Spending limits on political campaigns and caps on individual donations remain "obstacles" to a deal on party funding, Sir Hayden Phillips has said.
Caps on donations have yet to be agreed
His year-long review recommends both be capped, but despite "broad agreement" the parties can not agree on details.
However Sir Hayden believes a deal is "within reach" and is now to chair face-to-face talks between the parties.
The review, which also backs a £25m a year rise in state funding, is designed to "restore public confidence".
Sir Hayden's inquiry was commissioned by Tony Blair in March 2006 after it emerged that to fund their 2005 General Election campaign, Labour was secretly loaned nearly £14m and the Conservatives £16m.
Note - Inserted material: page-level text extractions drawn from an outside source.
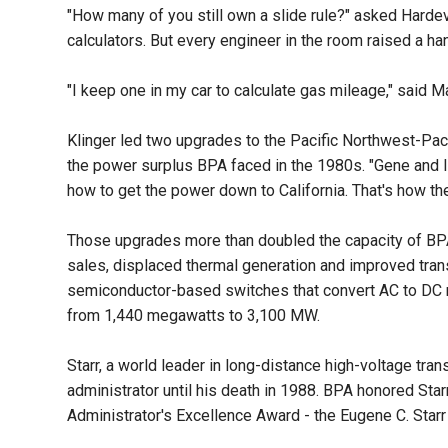
"How many of you still own a slide rule?" asked Hardev 
calculators. But every engineer in the room raised a h
"I keep one in my car to calculate gas mileage," said 
Klinger led two upgrades to the Pacific Northwest-Pac
the power surplus BPA faced in the 1980s. "Gene and I
how to get the power down to California. That's how th
Those upgrades more than doubled the capacity of BPA's
sales, displaced thermal generation and improved trans
semiconductor-based switches that convert AC to DC mu
from 1,440 megawatts to 3,100 MW.
Starr, a world leader in long-distance high-voltage tra
administrator until his death in 1988. BPA honored Starr
Administrator's Excellence Award - the Eugene C. Starr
The Liberal Democrats said they borrowed £850,000 from three backers.
His recommendations also include the largest parties cutting spending between elections by £20m each.
The prime minister welcomed Sir Hayden's report, saying "it shows very clearly that there is now the basis for a new agreement on the funding and expenditure of political parties".
He said he hoped consensus could be reached in talks between the three main parties before the summer recess in mid-July.
Mr Blair said a deal would pave the way for legislation in the next parliamentary session.
Labour chairman Hazel Blears said the practical implications of capping donations would need to be studied.
"What he says, is that different political parties have got different historical structures, he wants to be able to recognise that ...he recognised that the three and a half million trade union members, ordinary working people who pay just a few pounds a year in terms of their political fund, are in a different position than massively big donors.
"So, we will have to think carefully about this and its affect on the party."
Conservative Party chairman Francis Maude said the party accepted the report's main recommendations.
"We believe that all political parties should work together to achieve this," he said.
£50,000 limit on donations from individuals or organisations
Largest parties to cut spending between elections by £20m each
Increase state funding by £25m a year
Eligible parties receive 50p each year for every vote cast for them in the most recent General Election
Eligible parties receive 25p for every vote in the most recent Scottish, Welsh and European elections
New measures to prevent the breach of regulations on donations
Strengthened controls on expenditure by third parties
Public access to better, clearer information about the sources of party income
New powers for the Electoral Commission watchdog to oversee the new system
Liberal Democrat parliamentary spokesman David Heath said the key objective must be to restore public confidence in the political system.
"There are undoubtedly difficult areas for all of us to consider," he said.
In his 25-page report, Sir Hayden said a £50,000 limit on donations from individuals or organisations - as demanded by the Conservatives - would be "reasonable and attainable".
But he said this would create considerable difficulties for Labour if this meant it could no longer get considerable funding from trade unions.
One option would be to treat union donations as being made up of many individual gifts from members, he says.
This would only be acceptable if union members signed forms confirming they want their contribution to the union's political fund to support a particular party.
If there were to be an agreement, a cap on donations would lead to a fall in income so Sir Hayden recommends an increase in state funding.
He said state funding should be linked to backing among the public - proposing that eligible parties receive 50p each year for every vote cast for them in the most recent General Election and 25p for every vote in the most recent ballots for the Scottish Parliament, Welsh Assembly and European Parliament.
An alternative would be to use an internet-based subscription system where people's donations of £5 could be matched by state funding.
But Sir Hayden acknowledged the difficulties which remain saying: "Achieving this will require tough decisions on all sides, particularly about donation limits and spending limits."
Other recommendations include new measures to prevent the breach of regulations on donations, strengthened controls on expenditure by third parties, public access to better, clearer information about the sources of party income and new powers for the Electoral Commission watchdog to oversee the new system.
The chairman of the Electoral Commission, Sam Younger, said he agreed with Sir Hayden's analysis that a new approach to funding was necessary.
"We are clear about the need for the Electoral Commission, as the regulator, to be as effective as possible.
"We are already reinforcing this, and will be ready to implement whatever changes are agreed following the discussion which we, like Sir Hayden, hope will take place quickly following today's report."